How does a brain build a cognitive code?

Author(s): Grossberg, S. |

Year: 1980

Citation: Psychological Review, 87, 1-51.

Abstract: This article indicates how competition between afferent data and learned feed-back expectancies can stabilize a developing code by buffering committed populations of detectors against continual erosion by new environmental demands. The gating phenomena that result lead to dynamically maintained critical periods, and to attentional phenomena such as overshadowing in the adult. The functional unit of cognitive coding is suggested to be an adaptive resonance, or amplification and prolongation of neural activity, that occurs when afferent data and efferent expectancies reach consensus through a matching process. The resonant state embodies the perceptual event, or attentional focus, and its amplified and sustained activities are capable of driving slow changes of long-term memory. Mismatch between afferent data and efferent expectancies yields a global suppression of activity and triggers a reset of short-term memory, as well as rapid parallel search and hypothesis testing for uncommitted cells.

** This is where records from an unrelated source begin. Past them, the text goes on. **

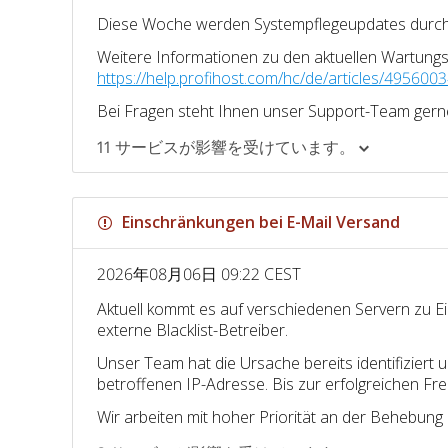
Diese Woche werden Systempflegeupdates durch
Weitere Informationen zu den aktuellen Wartungs
https://help.profihost.com/hc/de/articles/4956
Bei Fragen steht Ihnen unser Support-Team gern
11 サービスが影響を受けています。
Einschränkungen bei E-Mail Versand
2026年08月06日 09:22 CEST
Aktuell kommt es auf verschiedenen Servern zu E
externe Blacklist-Betreiber.
Unser Team hat die Ursache bereits identifiziert
betroffenen IP-Adresse. Bis zur erfolgreichen F
Wir arbeiten mit hoher Priorität an der Behebung 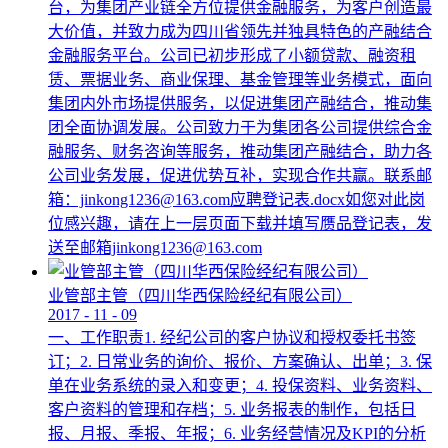
台，为集团产业链全方位提供金融服务，为客户创造最
大价值，并致力成为四川省领先并独具特色的产融结合
金融服务平台。公司已初步形成了小额贷款、融资租
赁、票据业务、商业保理、基金管理等业务模式，面向
集团内外市场提供服务，以促进集团产融结合，推动集
团全面协调发展。公司致力于为集团各公司提供综合金
融服务、财务咨询等服务，推动集团产融结合，助力各
公司业务发展，促进优势互补，实现合作共赢。联系邮
箱：jinkong1236@163.com应聘登记表.docx如您对此岗
位感兴趣，请在上一层页面下载并填写赝品登记表，发
送至邮箱jinkong1236@163.com
业管部主管（四川华西保险经纪有限公司）
2017
-
11
-
09
一、工作职责1. 经纪公司的客户协议和授权委托书签
订；2. 日常业务的询价、报价、方案确认、出单；3. 保
单在业务系统的录入和变更；4. 投保资料、业务资料、
客户资料的管理和存档；5. 业务报表的制作，包括日
报、月报、季报、年报；6. 业务经营情况及KPI的分析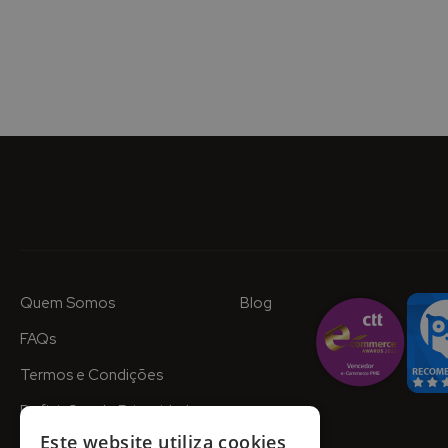
Quem Somos
Blog
FAQs
Termos e Condições
Definições de Privacidade
Este website utiliza cookies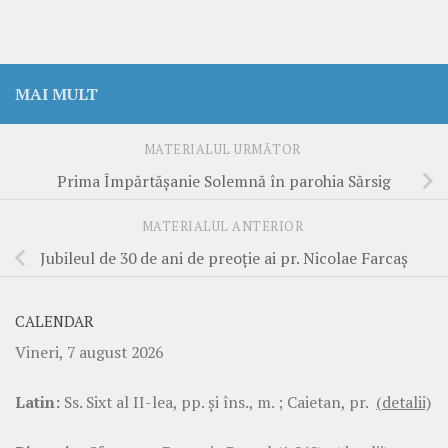
MAI MULT
MATERIALUL URMĂTOR
Prima Împărtășanie Solemnă în parohia Sărsig
MATERIALUL ANTERIOR
Jubileul de 30 de ani de preoție ai pr. Nicolae Farcaș
CALENDAR
Vineri, 7 august 2026
Latin:
Ss. Sixt al II-lea, pp. şi îns., m. ; Caietan, pr.
(detalii)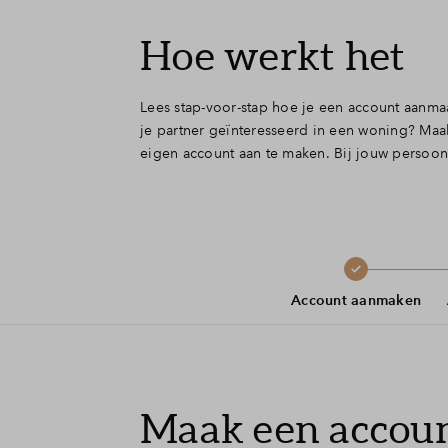
Hoe werkt het
Lees stap-voor-stap hoe je een account aanma
je partner geïnteresseerd in een woning? Maa
eigen account aan te maken. Bij jouw persoonl
Account aanmaken
Maak een accou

These mechanisms help to explain and predict, as manifestations of the unified theme of stable code development, positive and negative aftereffects, the McCollough effect, spatial frequency adaptation, monocular rivalry, binocular rivalry and hysteresis, pattern completion, and Gestalt switching; analgesia, partial reinforcement acquisition effect, conditioned reinforcers, underaroused versus overaroused depression; the contingent negative variation, P300, and ponto-geniculo-occipital waves; olfactory coding, corticogeniculate feedback, matching of proprioceptive and terminal motor maps, and cerebral dominance. The psychophysiological mechanisms that unify these effects are inherently nonlinear and parallel and are inequivalent to the computer, probabilistic, and linear models currently in use.